Ambos hombres se estudiaron mutuamente.

– ¿Está cubriendo esto? -preguntó Bosch, una pregunta obvia.

– Sí, para el New Times y para el Vanity Fair. También estoy pensando en un libro, así que cuando esto termine quizá podamos hablar.

– Sí, puede ser.

– A no ser que esté haciendo algo con Terry.

– ¿Con Terry? No, lo de ayer no tenía nada que ver con esto. Nada de libros.

– Muy bien, entonces téngame en cuenta.

McEvoy sacó la billetera del bolsillo y extrajo una tarjeta.

– Trabajo desde mi casa en Laurel Canyon. Llámeme si lo desea.

Bosch levantó la tarjeta.

– Muy bien. Bueno, tengo que irme. Supongo que ya nos veremos por aquí.

– Sí.

Bosch se alejó y pulsó el botón de llamada del ascensor. Miró de nuevo la tarjeta mientras esperaba y pensó en Ed Thomas. Luego se guardó la tarjeta en el bolsillo del traje.

Antes de que llegara el ascensor, vio que McEvoy seguía en el pasillo, esta vez hablando con Rudy Tafero, el investigador de la defensa. Tafero era un hombre alto y estaba inclinado hacia McEvoy, como si se tratara de algún tipo de cita conspiratoria. McEvoy estaba escribiendo en una libreta.

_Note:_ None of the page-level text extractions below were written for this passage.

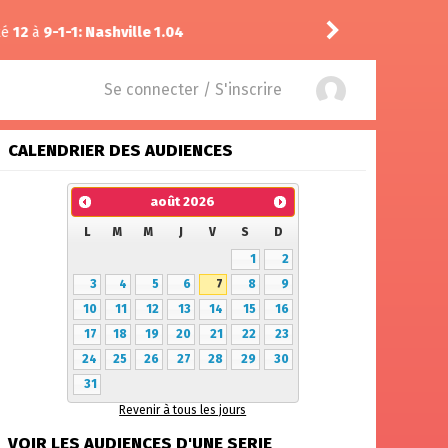
le 1.04
Puda
a noté
14
à
Widow’s
Se connecter / S'inscrire
CALENDRIER DES AUDIENCES
août
2026
L
M
M
J
V
S
D
1
2
3
4
5
6
7
8
9
10
11
12
13
14
15
16
17
18
19
20
21
22
23
24
25
26
27
28
29
30
31
Revenir à tous les jours
VOIR LES AUDIENCES D'UNE SERIE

El ascensor se abrió y Bosch entró. Miró a Tafero y McEvoy hasta que las puertas se cerraron.


Bosch subió la colina por Laurel Canyon Boulevard y bajó a Hollywood antes del atasco de la tarde. En Sunset dobló a la derecha y aparcó a unas cuantas manzanas del límite de West Hollywood. Echó unas monedas en el parquímetro y se metió en un edificio de oficinas blanco y sin gracia al otro de un strip bar de Sunset. El edificio de dos plantas con patio ofrecía oficinas y servicios a pequeñas productoras. Las empresas duraban de una película a otra. Entre medio no había necesidad de oficinas opulentas y espacio.

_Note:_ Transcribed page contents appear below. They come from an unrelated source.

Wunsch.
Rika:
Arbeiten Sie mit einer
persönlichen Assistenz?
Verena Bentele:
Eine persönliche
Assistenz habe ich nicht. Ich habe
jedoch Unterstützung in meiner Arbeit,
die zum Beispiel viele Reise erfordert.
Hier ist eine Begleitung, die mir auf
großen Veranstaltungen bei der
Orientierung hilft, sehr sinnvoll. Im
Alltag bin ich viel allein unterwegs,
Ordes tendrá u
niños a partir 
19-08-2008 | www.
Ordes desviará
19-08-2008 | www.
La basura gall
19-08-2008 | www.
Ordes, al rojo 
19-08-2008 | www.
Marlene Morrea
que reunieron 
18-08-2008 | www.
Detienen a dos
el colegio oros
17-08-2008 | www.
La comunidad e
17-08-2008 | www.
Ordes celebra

Bosch consultó su reloj y vio que llegaba justo a tiempo. Eran las cinco menos cuarto y la audición se había fijado a las cinco. Subió por la escalera hasta el segundo piso y entró por una puerta con un cartel que decía: «Nuff Said Productions». Era un piso con tres salas, uno de los más grandes del edificio. Bosch había estado allí antes y conocía la distribución: una sala de espera con un escritorio para la secretaria, la oficina del amigo de Bosch, Albert Nuf/Said, y al fondo una sala de conferencias. La mujer de detrás del escritorio de la secretaria levantó la cabeza cuando Bosch entró.

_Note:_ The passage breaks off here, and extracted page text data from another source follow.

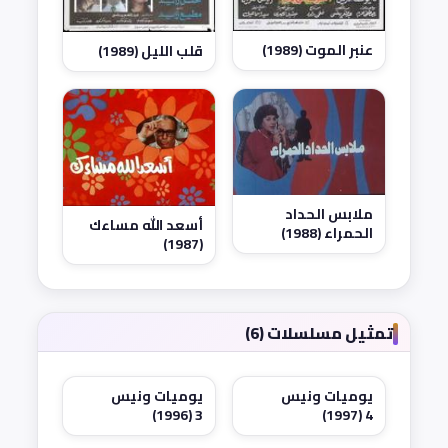
عنبر الموت (1989)
قلب الليل (1989)
ملابس الحداد
أسعد الله مساءك
الحمراء (1988)
(1987)
تمثيل مسلسلات (6)
يوميات ونيس
يوميات ونيس
3 (1996)
4 (1997)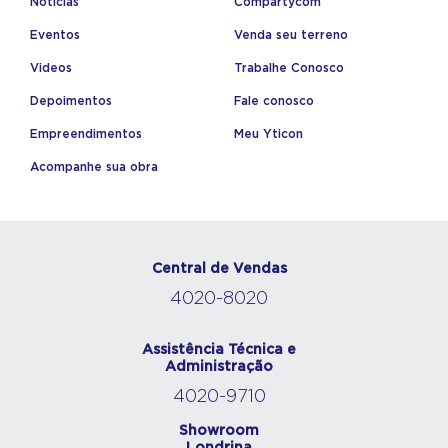
Notícias
Compartycom
Eventos
Venda seu terreno
Videos
Trabalhe Conosco
Depoimentos
Fale conosco
Empreendimentos
Meu Yticon
Acompanhe sua obra
Central de Vendas
4020-8020
Assistência Técnica e
Administração
4020-9710
Showroom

– Soy Harry Bosch. He venido a ver al señor Said.

Ella asintió, levantó el teléfono y marcó un número. Bosch lo oyó sonar en la otra sala y reconoció la voz de Said.

– Está aquí Harry Bosch -dijo la secretaria.

Bosch oyó que Said decía que lo hiciera pasar y se encaminó en aquella dirección antes de que la secretaria colgara.

– Puede pasar-dijo ella a su espalda.

Bosch entró en un despacho que estaba sencillamente amueblado con una mesa, dos sillas, un sofá de cuero negro y una consola de televisión y vídeo. Las paredes estaban cubiertas de carteles enmarcados de películas de Said y otros recuerdos, como los respaldos de las sillas de los directores con los nombres de las películas escritos en ellas. Bosch conocía a Said desde hacía al menos quince años, desde que el hombre, mayor que él, lo había contratado como asesor técnico en una película basada vagamente en uno de sus casos. En la década siguiente habían mantenido un contacto esporádico. Por lo general, había sido Said quien llamaba a Bosch cuando tenía una pregunta técnica acerca del procedimiento policial para una película. La mayoría de las películas de Said no estaban destinadas a la pantalla grande, sino que eran películas para televisión y canales de cable.

Albert Said se levantó tras el escritorio y Bosch le tendió la mano.

– Hola, Nuff, ¿cómo va eso?

– Va bien, amigo. -Señaló a la televisión-. He visto tu actuación de hoy en Court TV. ¡Bravo!

Said aplaudió educadamente. Bosch hizo un gesto con la mano para que se interrumpiera y volvió a mirar su reloj.

– Gracias. ¿Está todo preparado aquí?

– Eso creo. Marjorie hará que me espere en la sala de reuniones. A partir de ahí es cosa tuya.

– Te lo agradezco, Nuff. Ya me dirás cómo puedo devolverte el favor.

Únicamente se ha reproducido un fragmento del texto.